*Aim of the task*: Where a line of the data holds the word "PayPal", copy that line.

*Records to process*:
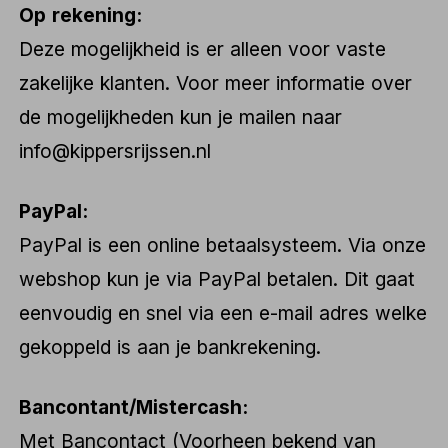
Op rekening:
Deze mogelijkheid is er alleen voor vaste
zakelijke klanten. Voor meer informatie over
de mogelijkheden kun je mailen naar
info@kippersrijssen.nl
PayPal:
PayPal is een online betaalsysteem. Via onze
webshop kun je via PayPal betalen. Dit gaat
eenvoudig en snel via een e-mail adres welke
gekoppeld is aan je bankrekening.
Bancontant/Mistercash:
Met Bancontact (Voorheen bekend van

*Solution to the problem*:
PayPal:
PayPal is een online betaalsysteem. Via onze
webshop kun je via PayPal betalen. Dit gaat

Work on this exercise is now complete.